In a recent article, I started by quoting ancient Roman writer Seneca, who said, “Every new beginning comes from some other beginning’s end.”
Those words resonate with me even more now since I first quoted them. This past week has brought on a flurry of emotion as I have had to face what may be the end for someone very dear to my heart.
The fact that it is Christmas, where celebration is in the air, has made it even more surreal.
This time of year has always been joyful for us, especially since seven years ago, our son Peter was born just 30 minutes shy of the midnight hour on Christmas Eve.
However, I’m not sure if Christmas will ever be the same again. Besides my son’s birth, it will also always be remembered as the time that important person, my son’s namesake, my father, entered a new realm.
After this more recent, and very unforgiving battle with cancer, my father was placed into Hospice House earlier this week.
The warm embrace he has received there has been helping dull all our pain, as we know he is being well looked after. But it’s never easy to watch your parent fade away in front of you.
Especially one such as my dad.
He probably will be a bit embarrassed about me writing about him in this very public space before his time comes. But I am not willing to wait and pen something for the back pages of this newspaper – I want him to know how much he has meant to me, and to our family.
Proud, stubborn, funny, fearless are just a few words to describe him. My dad has always been a series of contradictions.
He was a menacing rugby player in his day and could kick a ball so high it would literally disappear into the sky, or so we kids imagined.

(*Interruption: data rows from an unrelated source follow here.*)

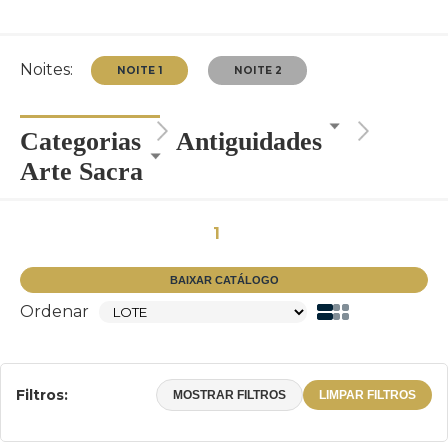
Noites:
Categorias
Antiguidades
Arte Sacra
NOITE 1
NOITE 2
1
BAIXAR CATÁLOGO
Ordenar
Filtros:
MOSTRAR FILTROS
LIMPAR FILTROS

A lifetime member of the Toronto Nomads Rugby Club, my dad still cheers on his beloved Springboks, sometimes with a Zulu war cry, hoping they will wipe the haka off the faces of those dreaded All Blacks.
Then there’s the chef side: My dad has impressed many with his dishes – from spicy lamb vindaloo to the best barbecued tandoori chicken you’ve ever tasted.
The wilderness enthusiast: We have gone on countless camping, paddling and skiing trips in some of the most beautiful waters and mountainous areas this country has to offer.
And the artist: He began painting as a young child and rediscovered his brushes years later to capture the landscape and native wildlife in watercolour. His paintings are owned by many dear friends, and a few strangers, and he more recently became a proud member of the North Okanagan chapter of the Federation of Canadian Artists.
He brought all this talent with him when he first came to Canada from his native South Africa – via a merchant ship to Europe. Told that Canada had a number of mining jobs, he and a friend took the slow boat across the Atlantic and up the St. Lawrence to their new home.
The mining never worked out, thank goodness or we would have ended up in Timmins, instead my dad went to Toronto, where he eventually met my mom through a mutual friend (think there was a little competition there).
My dad would become a pharmaceutical salesman (or drug dealer as I jokingly like to say) and plied his trade in Vancouver, where I was born, and later in Montreal, where my sister came to be. We all returned to Toronto as a family in 1978, where I would eventually leave the nest 14 years later, coming west, followed by my sister.
Here we have stayed, living life to the fullest and starting new careers…. Then the babies arrived. The lure of four grandchildren in B.C. was too much for my parents to ignore and so they purged their lives in Toronto, packed up their remaining belongings, said goodbye to beloved friends, and made their way back to us.
I am so appreciative to them for this, and that my children have come to know their grandparents.
And so now as that one beginning is about to come to its inevitable end, I want to say, I love you, Dad. Christmas may never be the same, but it will be a time to remember you always.